TRAITEMENT DE L'HYPERIDROSE PALMO-PLANTAIRE ESSENTIELLE PAR GALVANISATION AVEC ION Idromed.
Hopital Saint Louis - Paris
By C.YOUSRY, M.JEANMOUGIN
L'hyperidrose correspond à la persistance d'une production exagérée de sueur éccrine après la disparition de stimulus déclenchant. Sa fréquence est estimée entre 1% et 10% de la population générale avec une prédominance féminine (sans influence ethnique). Surtout localisées aux paumes, aux plantes des peids et aux aisselles, elle peut être très invalidante par ses conséquences socio-professionnelles.
Dans une étude clinique effectuée à l'hôpital Saint Louis dans le service du Pr. CIVATTE, 50 sujets atteints d'une hyperidrose primaire ont été traités par galvanisation (inonophorèse) et suivi pendant 1 an.
95% des femmes et 66% des hommes sont venus après avoir essayé d'autres traitements tel l'Etiaxil®, le P.M. bille®, l'acupuncture et même les sympatolytiques. Les résultats étaient partiels et toujours transitoires. La fréquences des antécédents familiaux d'hyperidroses (50%) est en faveur d'un facteur génétique, mais le rôle de l'éducation et du contexte psychologique et familial ne peut être négligé dans la détermination d'une réaction du type psychomatique.
Il ne nous a pas paru exister de profil psychologique particulier, les sujets atteints réagissant tout simplement à des stimuli habituels par une transpiration transitoire exagérée en quantité et en durée et cela en fonction des facteurs extérieurs, de leur état physique et psychique.
La fréquence des troubles vasomoteurs (cyanose/oedèmes) n'est pas négligeable. Les oedèmes accompagnants les poussées étaient assez fréquents parfois douloureux empêchant ainsi la mobilité des doigts. IL convient d'évoquer un lien entre les deux phénomènes car la vasomotricité peut être influencée localement par des bradykinines secrétées par les glandes sudorales.
L'efficacité a été jugée sur :
Tous les sujets ont répondu au traitement. Un premier effet thérapeutique est obtenu après la première et deuxième séance chez 63% des femmes et 40% des hommes.

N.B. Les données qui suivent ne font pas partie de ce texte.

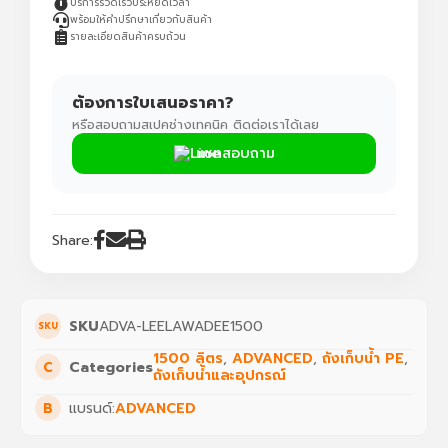
บริการรวดเร็วประหยัดเวลา
พร้อมให้คำปรึกษาเกี่ยวกับสินค้า
รายละเอียดสินค้าครบถ้วน
ต้องการใบเสนอราคา?
หรือสอบถามสเปคช่างเทคนิค ติดต่อเราได้เลย
แชทสอบถาม
Share:
SKU
ADVA-LEELAWADEE1500
1500 ลิตร
,
ADVANCED
,
ถังเก็บน้ำ PE
,
Categories
ถังเก็บน้ำและอุปกรณ์
แบรนด์:
ADVANCED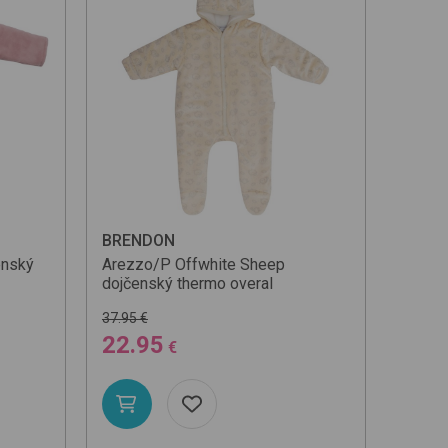
BRENDON
enský
Arezzo/P
Offwhite Sheep
dojčenský thermo overal
37.95 €
22.95
€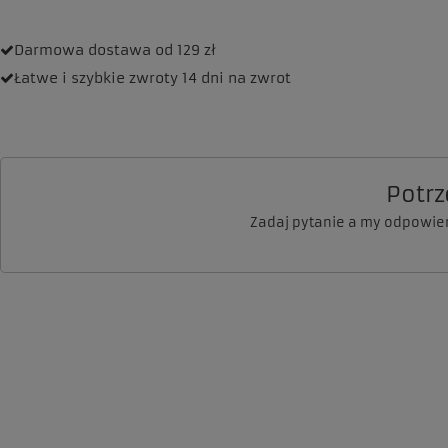
Darmowa dostawa
od 129 zł
Łatwe i szybkie zwroty
14 dni na zwrot
Potr
Zadaj pytanie a my odpowie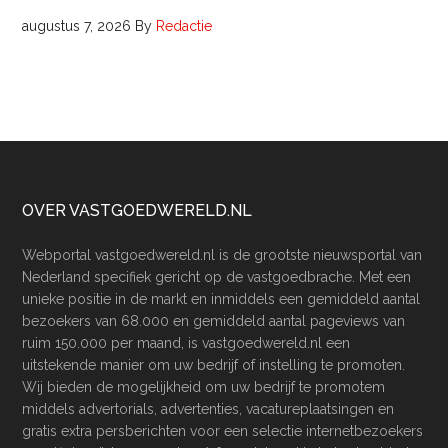
augustus 7, 2026
By
Redactie
Footer
OVER VASTGOEDWERELD.NL
Webportal vastgoedwereld.nl is de grootste nieuwsportal van
Nederland specifiek gericht op de vastgoedbrache. Met een
unieke positie in de markt en inmiddels een gemiddeld aantal
bezoekers van 68.000 en gemiddeld aantal pageviews van
ruim 150.000 per maand, is vastgoedwereld.nl een
uitstekende manier om uw bedrijf of instelling te promoten.
Wij bieden de mogelijkheid om uw bedrijf te promotem
middels advertorials, advertenties, vacatureplaatsingen en
gratis extra persberichten voor een selectie internetbezoekers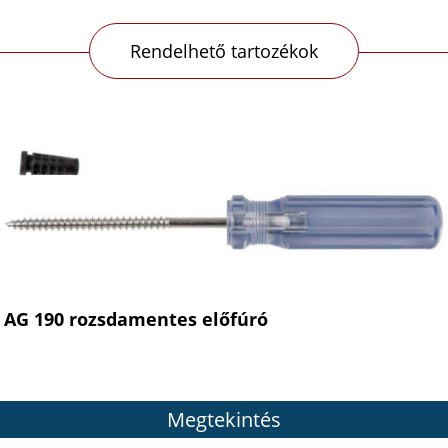
Rendelhető tartozékok
AG 190 rozsdamentes előfúró
Megtekintés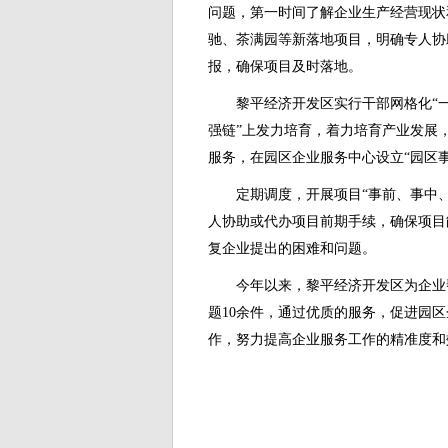
问题，第一时间了解企业生产经营现状
驰、茶满园等新落地项目，明确专人协
报，确保项目及时落地。
黎平经济开发区实行干部网格化“
强链”上发力培育，着力培育产业发展
服务，在园区企业服务中心设立“园区事
定期调度，开展项目“事前、事中
人协助或代办项目前期手续，确保项目
复企业提出的困难和问题。
今年以来，黎平经济开发区为企业
题10余件，通过优质的服务，促进园
作，努力提高企业服务工作的精准度和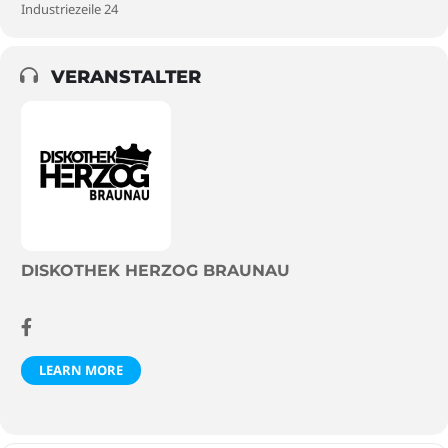
Industriezeile 24
VERANSTALTER
DISKOTHEK HERZOG BRAUNAU
LEARN MORE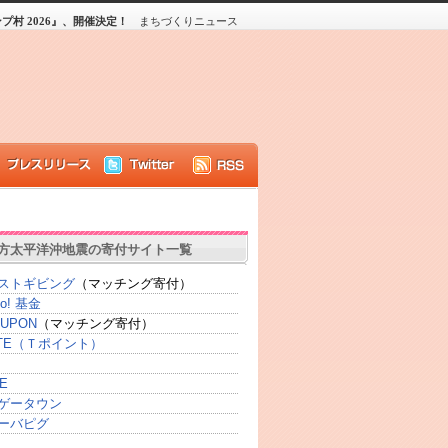
村 2026』、開催決定！
まちづくりニュース
方太平洋沖地震の寄付サイト一覧
ストギビング
（マッチング寄付）
oo! 基金
UPON
（マッチング寄付）
SITE（Ｔポイント）
E
ゲータウン
ーバピグ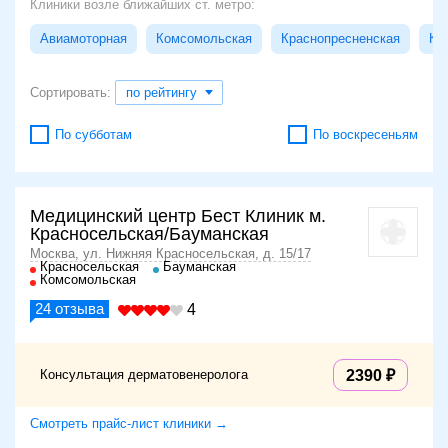
Клиники возле ближайших ст. метро:
Авиамоторная
Комсомольская
Краснопресненская
Кр
Сортировать:
по рейтингу
По субботам
По воскресеньям
Медицинский центр Бест Клиник м.
Красносельская/Бауманская
Москва, ул. Нижняя Красносельская, д. 15/17
Красносельская
Бауманская
Комсомольская
24
отзыва
4
Консультация дерматовенеролога
2390
Смотреть прайс-лист клиники →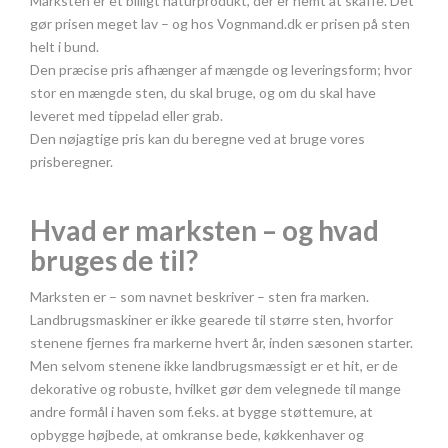
Marksten er et billigt naturprodukt, der er nemt at skaffe. Det
gør prisen meget lav – og hos Vognmand.dk er prisen på sten
helt i bund.
Den præcise pris afhænger af mængde og leveringsform; hvor
stor en mængde sten, du skal bruge, og om du skal have
leveret med tippelad eller grab.
Den nøjagtige pris kan du beregne ved at bruge vores
prisberegner.
Hvad er marksten – og hvad
bruges de til?
Marksten er – som navnet beskriver – sten fra marken.
Landbrugsmaskiner er ikke gearede til større sten, hvorfor
stenene fjernes fra markerne hvert år, inden sæsonen starter.
Men selvom stenene ikke landbrugsmæssigt er et hit, er de
dekorative og robuste, hvilket gør dem velegnede til mange
andre formål i haven som f.eks. at bygge støttemure, at
opbygge højbede, at omkranse bede, køkkenhaver og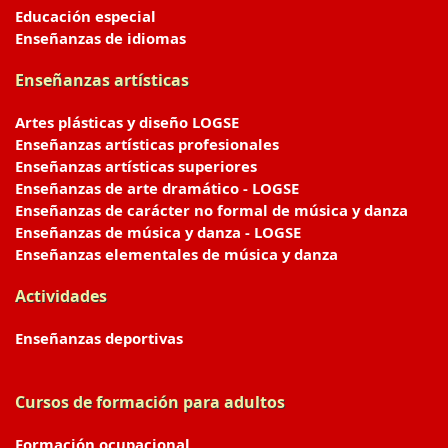
Educación especial
Enseñanzas de idiomas
Enseñanzas artísticas
Artes plásticas y diseño LOGSE
Enseñanzas artísticas profesionales
Enseñanzas artísticas superiores
Enseñanzas de arte dramático - LOGSE
Enseñanzas de carácter no formal de música y danza
Enseñanzas de música y danza - LOGSE
Enseñanzas elementales de música y danza
Actividades
Enseñanzas deportivas
Cursos de formación para adultos
Formación ocupacional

La première anidrose (assèchement complet) apparait habituellement dès la 2ème ou 3ème, au plus tard à la 12 ème c'est à dire à 4 semaine du traitement d'attaque. Les résultats sont d'autant plus précoces que le rythme du traitement d'attaque est élevé. Ils surviennent plus rapidement aux mains qu'aux pieds, ce qui est probablement lié à l'application aux pieds d'une intensité plus élevé de 50% par rapport à celle utilisées pour les mains.

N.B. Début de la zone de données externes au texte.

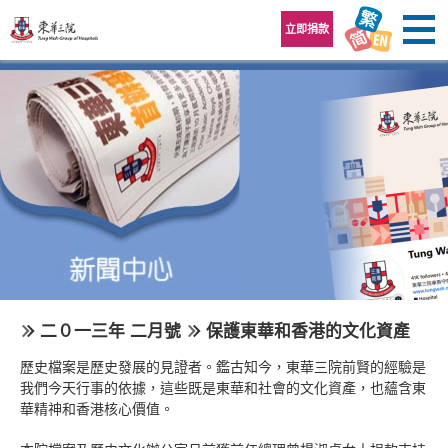
跳至內容區
立即捐款
二０一三年 二月號
保護東華和香港的文化資產
歷史檔案是歷史發展的見證者。鑑古知今，東華三院前賢的經驗是
我們今天行事的依據，這些既是東華和社會的文化資產，也蘊含東
華精神和香港核心價值。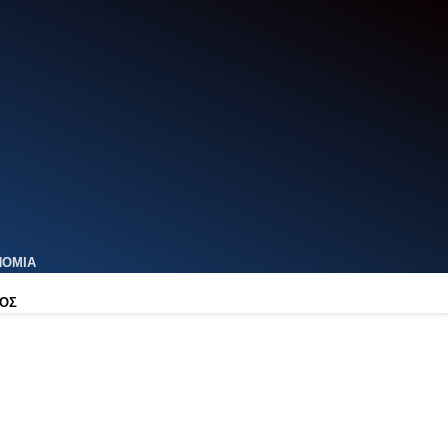
ΝΟΜΙΑ
ΟΣ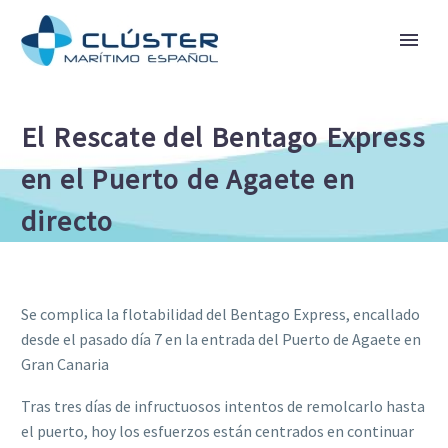
El Rescate del Bentago Express
en el Puerto de Agaete en
directo
Se complica la flotabilidad del Bentago Express, encallado
desde el pasado día 7 en la entrada del Puerto de Agaete en
Gran Canaria
Tras tres días de infructuosos intentos de remolcarlo hasta
el puerto, hoy los esfuerzos están centrados en continuar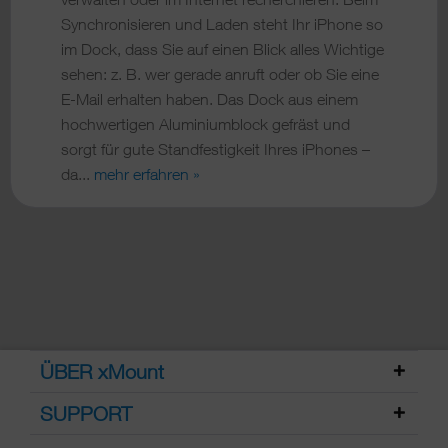
Synchronisieren und Laden steht Ihr iPhone so
im Dock, dass Sie auf einen Blick alles Wichtige
sehen: z. B. wer gerade anruft oder ob Sie eine
E-Mail erhalten haben. Das Dock aus einem
hochwertigen Aluminiumblock gefräst und
sorgt für gute Standfestigkeit Ihres iPhones –
da...
mehr erfahren »
ÜBER xMount
SUPPORT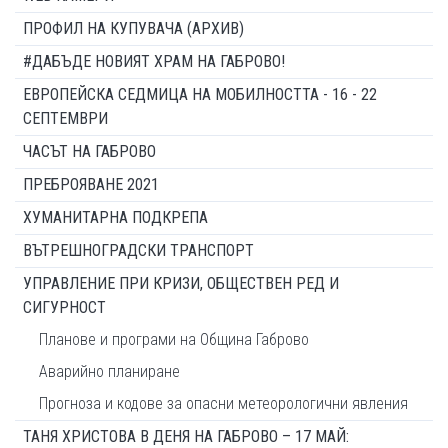
ПРОФИЛ НА КУПУВАЧА (АРХИВ)
#ДАБЪДЕ НОВИЯТ ХРАМ НА ГАБРОВО!
ЕВРОПЕЙСКА СЕДМИЦА НА МОБИЛНОСТТА - 16 - 22
СЕПТЕМВРИ
ЧАСЪТ НА ГАБРОВО
ПРЕБРОЯВАНЕ 2021
ХУМАНИТАРНА ПОДКРЕПА
ВЪТРЕШНОГРАДСКИ ТРАНСПОРТ
УПРАВЛЕНИЕ ПРИ КРИЗИ, ОБЩЕСТВЕН РЕД И
СИГУРНОСТ
Планове и програми на Община Габрово
Аварийно планиране
Прогноза и кодове за опасни метеорологични явления
ТАНЯ ХРИСТОВА В ДЕНЯ НА ГАБРОВО – 17 МАЙ:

Le rythme d'entretien est adapté à chaque cas, en général une séance tous les 2 à 4 voire 6 semaines. Plusieurs patients ont choisi de continuer le traitement d'entretien à domicile à l'ade d'un petit générateurà batteries rechargeables, IDROMED1. La rechute, est quasi obligatoire en cas de suspension du traitement, mais n'atteint pratiquement jamais le niveau de transpiration initiale. Elle débute par les zones les plus résistantes au traitement que sont les bouts des doigts et les pourtours des pieds. Seule une jeune fille agée de 13 ans et souffrant depuis 7 ans d'un hyperidrose palmoplantaire avec des écoulements a pu arrêter complètement son traitement au niveau des pieds. Cette guérison avec un recul de 12 mois reste cependant unique.